EXTRACTED INFORMATION:
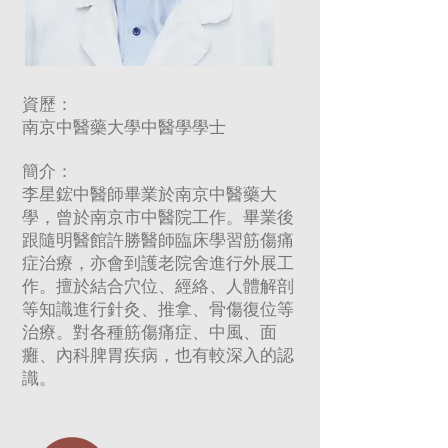
資歷：
南京中醫藥大學中醫學學士
簡介：
李星鋐中醫師畢業於南京中醫藥大
學，曾於南京市中醫院工作。畢業後
跟隨明醫館許勝醫師臨床學習筋傷痛
症治療，亦會到護老院舍進行外展工
作。擅於結合穴位、經絡、人體解剖
等知識進行針灸、推拿、骨傷復位等
治療。對各種筋傷痛症、中風、面
癱、內科脾胃疾病，也有較深入的認
識。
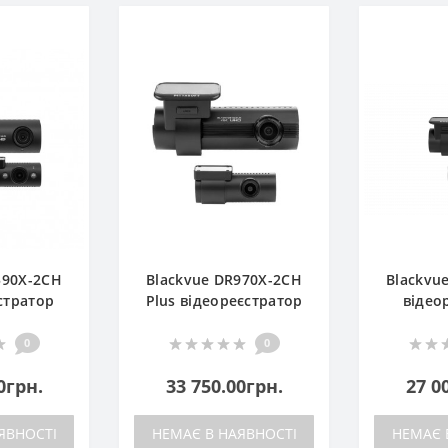
590X-2CH
Blackvue DR970X-2CH
Blackvu
стратор
Plus відеореєстратор
відео
0
0
0грн.
33 750.00грн.
27 0
ЯВНОСТІ
НЕМАЄ В НАЯВНОСТІ
НЕМАЄ 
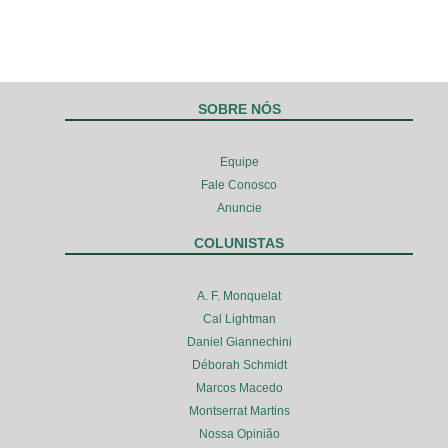
SOBRE NÓS
Equipe
Fale Conosco
Anuncie
COLUNISTAS
A. F. Monquelat
Cal Lightman
Daniel Giannechini
Déborah Schmidt
Marcos Macedo
Montserrat Martins
Nossa Opinião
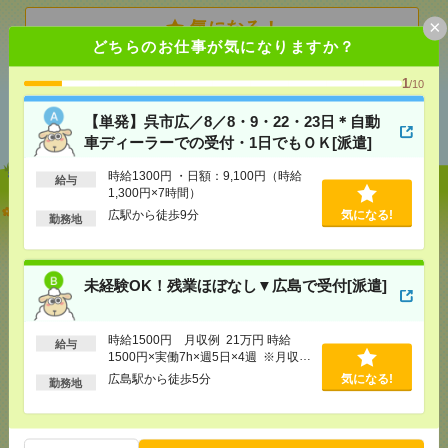
×
気になる！
どちらのお仕事が気になりますか？
1
/10
あなたの閲覧履歴からの
おすすめ
【単発】呉市広／8／8・9・22・23日＊自動
車ディーラーでの受付・1日でもＯＫ[派遣]
時給1300円 ・日額：9,100円（時給
給与
1,300円×7時間）
【単発】呉市広／8／8・9・22・23日＊自動車ディー
広駅から徒歩9分
気になる!
勤務地
ラーでの受付・1日でもＯＫ[派遣]
[給 与]
時給1300円 ・日額：9,100円（時給1,300
円×7時間）
未経験OK！残業ほぼなし▼広島で受付[派遣]
[交通費]
・自転車通勤可 ・車通勤可(駐車場無料)
気になる！
[勤務地]
広駅から徒歩9分
時給1500円 月収例 21万円 時給
給与
1500円×実働7h×週5日×4週 ※月収例
未経験OK！残業ほぼなし▼広島で受付[派遣]
を保証するものではありません。※給
広島駅から徒歩5分
気になる!
勤務地
与即受取りサービス利用可（利用条件
有）
[給 与]
時給1500円 月収例 21万円 時給1500円×
実働7h×週5日×4週 ※月収例を保証するものではあ
りません。※給与即受取りサービス利用可（利用条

TASK OBJECTIVE:
Transcribe each record above exactly, leaving every picture out of the copy.

YOUR RESPONSE:
資歷：
南京中醫藥大學中醫學學士
簡介：
李星鋐中醫師畢業於南京中醫藥大
學，曾於南京市中醫院工作。畢業後
跟隨明醫館許勝醫師臨床學習筋傷痛
症治療，亦會到護老院舍進行外展工
作。擅於結合穴位、經絡、人體解剖
等知識進行針灸、推拿、骨傷復位等
治療。對各種筋傷痛症、中風、面
癱、內科脾胃疾病，也有較深入的認
識。
590X-2CH
Blackvue DR970X-2CH
Blackvu
стратор
Plus відеореєстратор
відео
0
0
0грн.
33 750.00грн.
27 0
ЯВНОСТІ
НЕМАЄ В НАЯВНОСТІ
НЕМАЄ 
SOBRE NÓS
Equipe
Fale Conosco
Anuncie
COLUNISTAS
A. F. Monquelat
Cal Lightman
Daniel Giannechini
Déborah Schmidt
Marcos Macedo
Montserrat Martins
Nossa Opinião
×
気になる！
どちらのお仕事が気になりますか？
1
/10
あなたの閲覧履歴からの
おすすめ
【単発】呉市広／8／8・9・22・23日＊自動
車ディーラーでの受付・1日でもＯＫ[派遣]
時給1300円 ・日額：9,100円（時給
給与
1,300円×7時間）
【単発】呉市広／8／8・9・22・23日＊自動車ディー
広駅から徒歩9分
気になる!
勤務地
ラーでの受付・1日でもＯＫ[派遣]
[給 与]
時給1300円 ・日額：9,100円（時給1,300
円×7時間）
未経験OK！残業ほぼなし▼広島で受付[派遣]
[交通費]
・自転車通勤可 ・車通勤可(駐車場無料)
気になる！
[勤務地]
広駅から徒歩9分
時給1500円 月収例 21万円 時給
給与
1500円×実働7h×週5日×4週 ※月収例
未経験OK！残業ほぼなし▼広島で受付[派遣]
を保証するものではありません。※給
広島駅から徒歩5分
気になる!
勤務地
与即受取りサービス利用可（利用条件
有）
[給 与]
時給1500円 月収例 21万円 時給1500円×
実働7h×週5日×4週 ※月収例を保証するものではあ
りません。※給与即受取りサービス利用可（利用条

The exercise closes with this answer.